Il Terzo uomo

Il terzo uomoCi sono sempre tante di quelle cose che non si riescono mai a capire, persino nelle persone a cui si vuole bene… cose buone, cose cattive. Bisogna lasciare un grosso margine per tutte.

Non conoscevo Graham Green ed ho trovato Il terzo uomo in una bancarella di libri usati un paio di anni fa. In  questo periodo è sempre rimasto sul mio scaffale dei libri da leggere, come scorta per il momento del bisogno.

Questo, più che un romanzo, è il racconto che ha utilizzato come traccia per scrivere poi la sceneggiatura del famoso omonimo film degli anni ‘5o con protagonista Orson Wells.

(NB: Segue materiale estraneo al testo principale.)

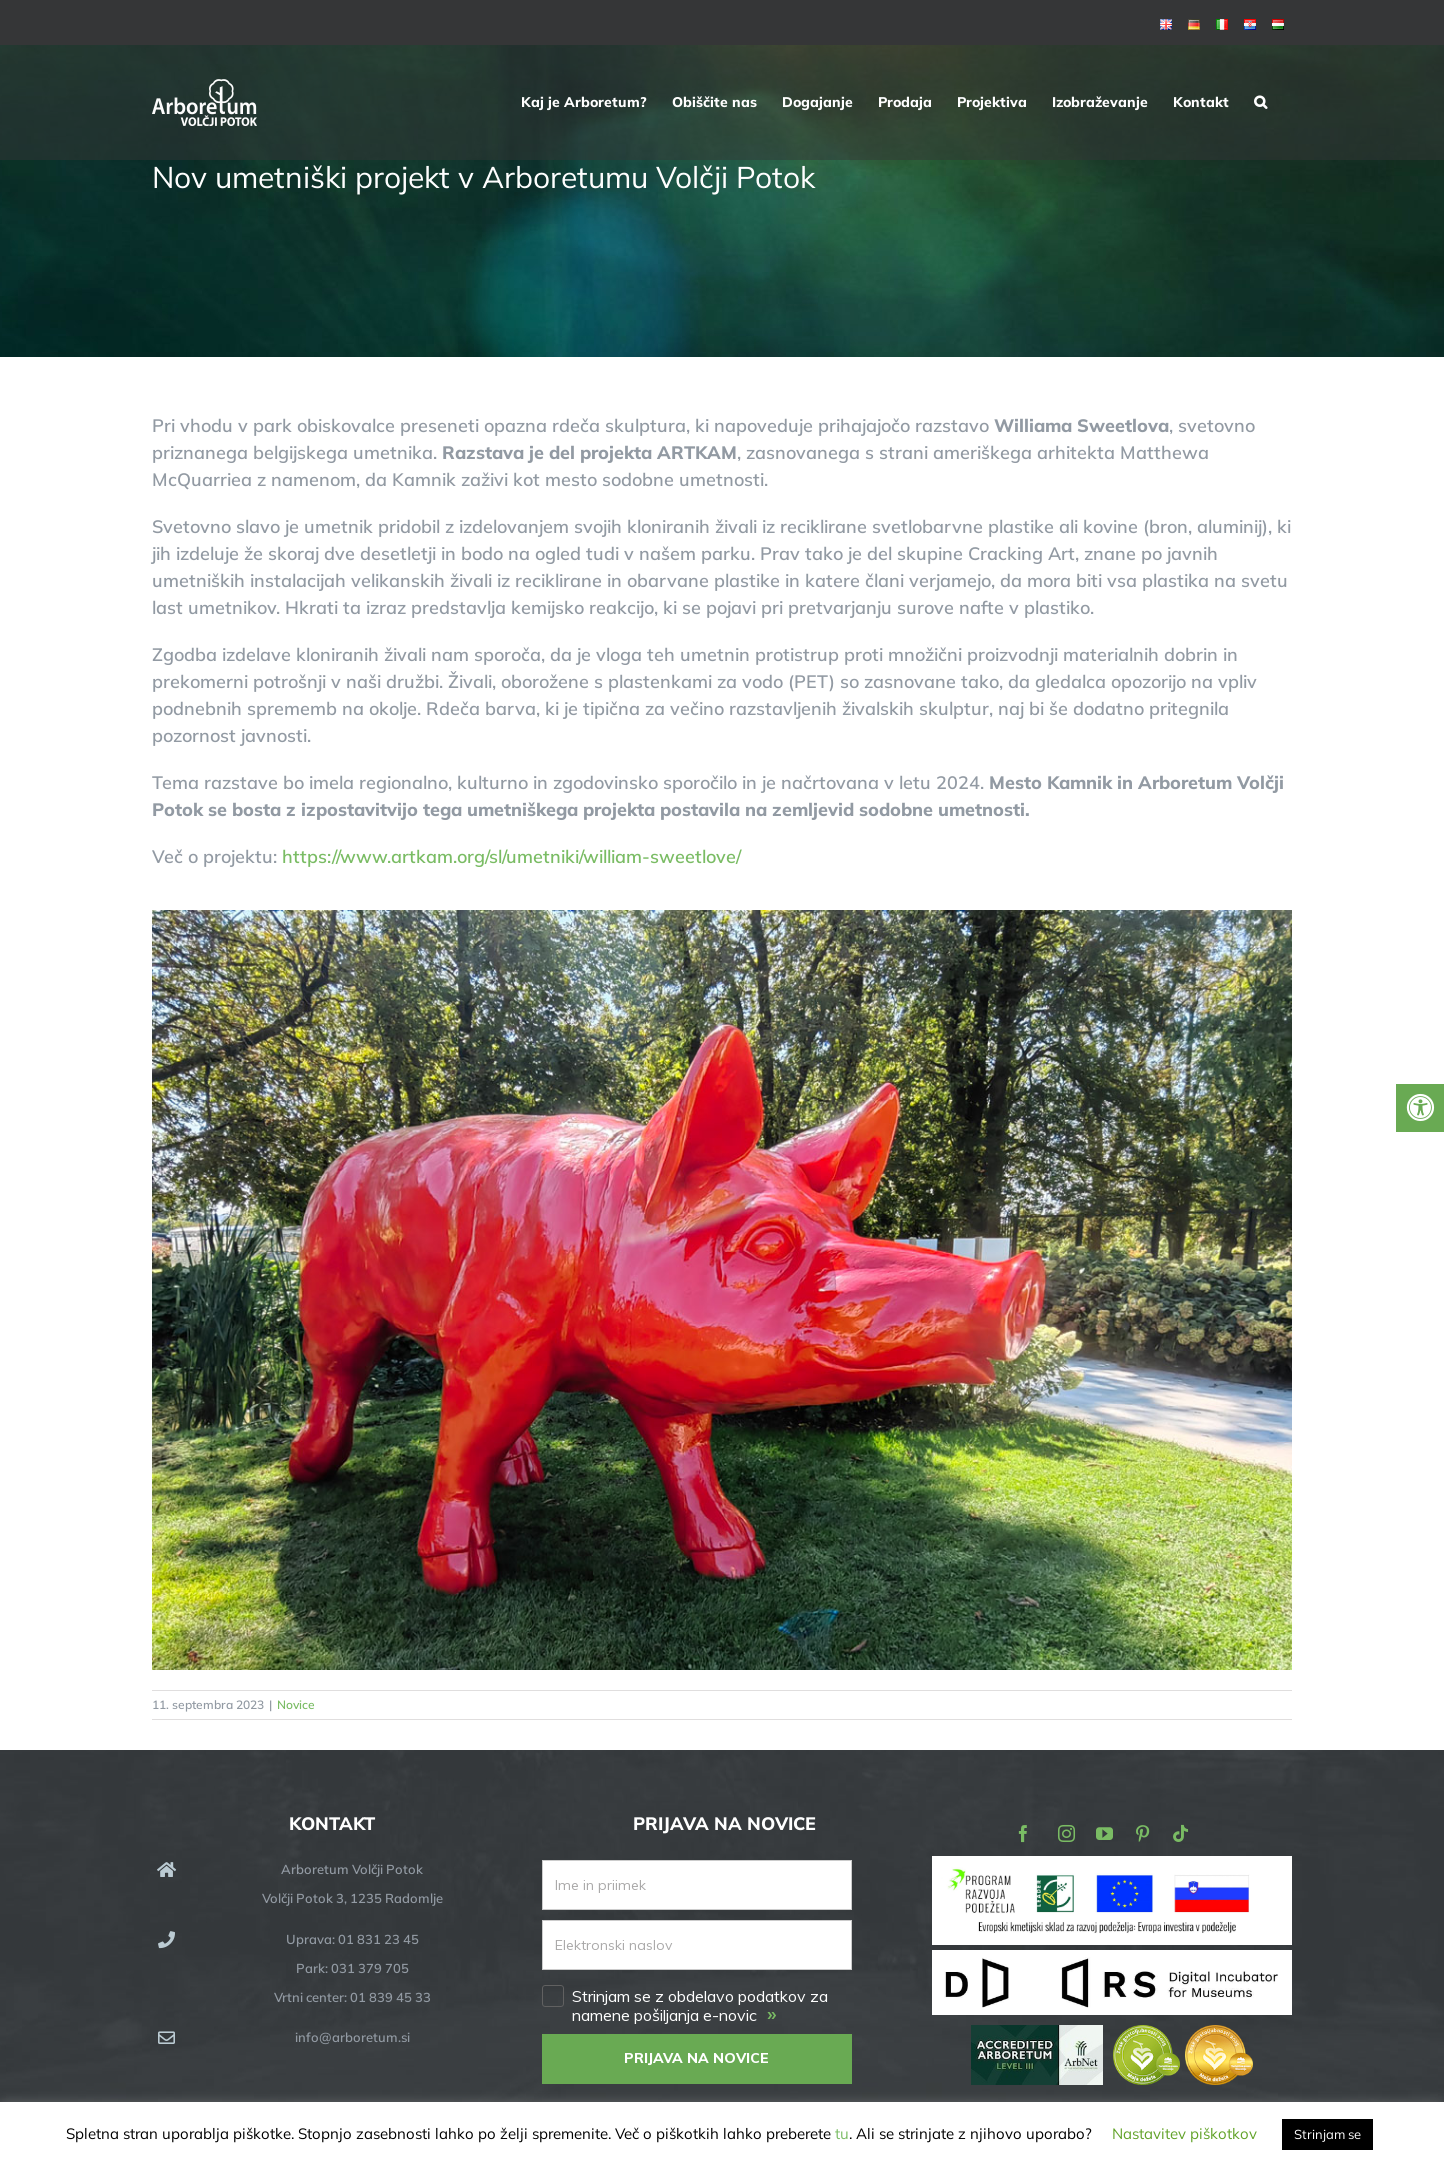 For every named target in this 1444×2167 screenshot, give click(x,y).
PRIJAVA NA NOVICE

Un uomo non è che diventa un altro solo perché poi si vengono a sapere su di lui delle cose che non si sapevano prima. Lui è sempre lo stesso uomo.

Siamo nella Vienna postbellica ancora divisa in quattro settori dalla potenze occupanti, uno scrittore arriva in città su invito di un amico che viene poi trovato morto proprio il giorno del suo arrivo. Tra interrogatori della polizia e personali ricerche, Rollo cercherà di scoprire cosa si nasconde dietro alla morte di Harry Lime.

Giallo poco coinvolgente, storia di amicizia tra persone che non sembrano quello che sono nell realtà, o non sono quello che sembrano.

In realtà il volume raccoglie anche un altro racconto, l’idolo infranto, che non ho neanche iniziato. Mi è bastata la lettura de Il terzo uomo per capire che Green decisamente non è il mio scrittore preferito.

Su Anobii 2 stelline.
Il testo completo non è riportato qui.